Let’s fast-forward a bit. Yes we were friends, and yes that friendship progressed into best friendship, resulting in many before and after school discussions about every topic under the sun. This meant the occasional hug, hand brushing, and one infamous rainy day where you walked me home because I forgot my umbrella (if you forgot this you’re dead to me). I know I always claim it was Halloween when I knew I liked you, but that is a lie (I know you hate lies). Realistically, it was one random night at youth when I finally realized I had feeling for you. I don’t remember the exact day, but late September for sure, when we got into our small groups, we started talking about love, relationships, and God’s plan for our love lives. And despite all of this, all I could think about was walking past the room you group was in “by accident” and running into you. I think this was the same night that you drove in front of Maria and I on our way to the church, and I instantly knew it was you, as I proudly pronounced that I “could recognize the back of your head”. This was not some close friendship—I was falling for you and your stupid ASK jeans and worn out American Eagle shirts. You, who still had yet to master the art of the razor with your stubble, and contagious smile. You saved me.

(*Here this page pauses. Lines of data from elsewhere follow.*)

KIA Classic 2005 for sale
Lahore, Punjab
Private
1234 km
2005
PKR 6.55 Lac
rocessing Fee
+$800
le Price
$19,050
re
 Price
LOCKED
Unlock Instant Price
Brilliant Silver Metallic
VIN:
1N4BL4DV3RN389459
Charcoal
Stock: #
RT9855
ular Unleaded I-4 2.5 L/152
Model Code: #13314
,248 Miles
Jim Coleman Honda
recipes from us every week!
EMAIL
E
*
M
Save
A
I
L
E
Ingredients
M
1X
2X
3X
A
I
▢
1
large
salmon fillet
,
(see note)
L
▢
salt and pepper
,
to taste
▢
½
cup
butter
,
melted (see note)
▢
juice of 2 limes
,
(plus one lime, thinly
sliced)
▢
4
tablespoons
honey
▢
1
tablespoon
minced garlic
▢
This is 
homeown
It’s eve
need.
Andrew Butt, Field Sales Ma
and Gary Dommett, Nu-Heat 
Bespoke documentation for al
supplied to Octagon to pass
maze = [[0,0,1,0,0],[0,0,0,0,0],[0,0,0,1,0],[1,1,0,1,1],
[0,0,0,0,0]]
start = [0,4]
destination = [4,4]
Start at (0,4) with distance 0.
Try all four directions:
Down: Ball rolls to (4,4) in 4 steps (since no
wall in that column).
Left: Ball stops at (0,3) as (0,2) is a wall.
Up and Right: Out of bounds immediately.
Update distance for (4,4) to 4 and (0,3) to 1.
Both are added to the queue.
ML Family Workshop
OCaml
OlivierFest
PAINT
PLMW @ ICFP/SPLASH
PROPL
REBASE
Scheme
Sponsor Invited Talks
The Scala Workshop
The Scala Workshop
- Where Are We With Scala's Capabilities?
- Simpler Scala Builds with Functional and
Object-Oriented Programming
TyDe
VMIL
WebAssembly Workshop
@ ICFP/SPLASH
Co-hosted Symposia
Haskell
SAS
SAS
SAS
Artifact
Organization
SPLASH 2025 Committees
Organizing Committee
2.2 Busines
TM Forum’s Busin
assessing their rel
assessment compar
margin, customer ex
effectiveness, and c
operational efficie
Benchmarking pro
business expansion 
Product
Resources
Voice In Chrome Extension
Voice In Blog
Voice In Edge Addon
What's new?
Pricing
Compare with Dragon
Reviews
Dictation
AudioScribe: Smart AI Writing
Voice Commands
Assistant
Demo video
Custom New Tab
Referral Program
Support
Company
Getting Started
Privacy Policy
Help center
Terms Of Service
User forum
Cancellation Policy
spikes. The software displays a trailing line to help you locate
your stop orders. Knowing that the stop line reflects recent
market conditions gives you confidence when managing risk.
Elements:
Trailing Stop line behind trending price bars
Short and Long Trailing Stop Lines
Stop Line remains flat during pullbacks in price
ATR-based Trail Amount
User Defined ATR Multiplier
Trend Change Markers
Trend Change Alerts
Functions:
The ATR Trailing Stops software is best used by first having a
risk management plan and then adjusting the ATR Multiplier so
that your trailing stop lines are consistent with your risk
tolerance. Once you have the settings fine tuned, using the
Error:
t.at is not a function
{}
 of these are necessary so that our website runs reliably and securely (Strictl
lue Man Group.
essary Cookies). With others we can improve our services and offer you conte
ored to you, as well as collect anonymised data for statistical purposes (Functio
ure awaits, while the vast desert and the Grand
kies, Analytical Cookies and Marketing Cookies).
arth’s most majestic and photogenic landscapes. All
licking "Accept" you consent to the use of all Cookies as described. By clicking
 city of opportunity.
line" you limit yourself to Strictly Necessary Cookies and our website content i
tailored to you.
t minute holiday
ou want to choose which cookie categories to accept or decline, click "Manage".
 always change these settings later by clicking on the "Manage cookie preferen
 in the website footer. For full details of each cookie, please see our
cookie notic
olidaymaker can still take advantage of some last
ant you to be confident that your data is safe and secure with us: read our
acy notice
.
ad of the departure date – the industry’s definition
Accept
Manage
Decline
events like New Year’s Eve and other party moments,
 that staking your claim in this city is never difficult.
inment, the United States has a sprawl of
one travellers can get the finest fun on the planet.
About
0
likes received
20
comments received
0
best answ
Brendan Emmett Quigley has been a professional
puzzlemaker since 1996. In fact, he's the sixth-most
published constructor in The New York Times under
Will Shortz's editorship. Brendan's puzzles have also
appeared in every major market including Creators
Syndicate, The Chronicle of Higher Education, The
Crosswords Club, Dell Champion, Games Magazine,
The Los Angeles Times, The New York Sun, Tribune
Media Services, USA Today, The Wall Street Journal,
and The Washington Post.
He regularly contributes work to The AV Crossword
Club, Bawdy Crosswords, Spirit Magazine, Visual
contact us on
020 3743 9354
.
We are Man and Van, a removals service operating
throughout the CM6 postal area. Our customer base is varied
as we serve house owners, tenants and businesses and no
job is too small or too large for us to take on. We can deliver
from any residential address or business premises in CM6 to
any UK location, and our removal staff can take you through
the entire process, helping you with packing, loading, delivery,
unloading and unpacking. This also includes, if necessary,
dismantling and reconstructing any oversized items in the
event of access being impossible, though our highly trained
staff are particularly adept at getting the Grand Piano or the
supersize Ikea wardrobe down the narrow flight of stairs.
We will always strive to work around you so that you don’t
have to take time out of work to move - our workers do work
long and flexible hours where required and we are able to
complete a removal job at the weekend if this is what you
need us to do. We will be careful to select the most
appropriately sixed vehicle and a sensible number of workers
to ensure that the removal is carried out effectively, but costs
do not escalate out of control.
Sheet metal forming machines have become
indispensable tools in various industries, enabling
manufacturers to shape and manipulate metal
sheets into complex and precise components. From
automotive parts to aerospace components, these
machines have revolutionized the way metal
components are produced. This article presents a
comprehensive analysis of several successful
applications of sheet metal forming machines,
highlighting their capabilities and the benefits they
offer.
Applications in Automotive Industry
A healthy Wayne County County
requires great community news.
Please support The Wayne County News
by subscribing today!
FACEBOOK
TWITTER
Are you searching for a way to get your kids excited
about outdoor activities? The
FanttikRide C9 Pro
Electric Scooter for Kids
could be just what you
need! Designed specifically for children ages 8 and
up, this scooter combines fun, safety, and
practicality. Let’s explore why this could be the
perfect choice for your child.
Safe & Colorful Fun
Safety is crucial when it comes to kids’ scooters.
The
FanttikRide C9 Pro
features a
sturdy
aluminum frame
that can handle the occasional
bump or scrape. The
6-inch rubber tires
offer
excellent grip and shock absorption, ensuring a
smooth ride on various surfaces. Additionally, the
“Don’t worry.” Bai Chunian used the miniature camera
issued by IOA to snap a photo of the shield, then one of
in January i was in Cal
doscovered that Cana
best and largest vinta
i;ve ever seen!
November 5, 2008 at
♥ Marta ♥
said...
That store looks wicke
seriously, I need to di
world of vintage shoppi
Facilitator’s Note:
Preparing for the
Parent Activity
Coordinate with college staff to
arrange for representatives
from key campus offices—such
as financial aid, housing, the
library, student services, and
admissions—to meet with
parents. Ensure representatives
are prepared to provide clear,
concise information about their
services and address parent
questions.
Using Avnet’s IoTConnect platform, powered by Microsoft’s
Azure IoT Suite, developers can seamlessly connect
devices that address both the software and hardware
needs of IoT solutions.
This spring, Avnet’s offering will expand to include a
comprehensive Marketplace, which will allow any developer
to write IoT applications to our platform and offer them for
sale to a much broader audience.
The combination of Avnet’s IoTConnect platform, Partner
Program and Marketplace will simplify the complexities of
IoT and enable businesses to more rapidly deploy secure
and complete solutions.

My crush on you made me quickly distance myself from you, which I regret now. I was just so afraid of rejection, and given my track record with boys, there was a reason for this. Maybe that’s how I deal with things in my own way—by pushing them to the side and distancing myself. I’m sorry for that.
So no, it wasn’t Halloween. But that night, the night we were walking through the woods, when you grabbed my hand—that night will be engrained in my memory for the rest of my life. My heart beating a mile a minute, my stomach in my throat. I didn’t want you to let go. As soon as we exited out of the forest, you let go and I think my heart dropped the pavement below. I knew I liked you, but that physical contact confirmed any doubt I had had in my mind. It also didn’t help you looked extra handsome that night, even with your face paint. That night will forever be one of my favourites.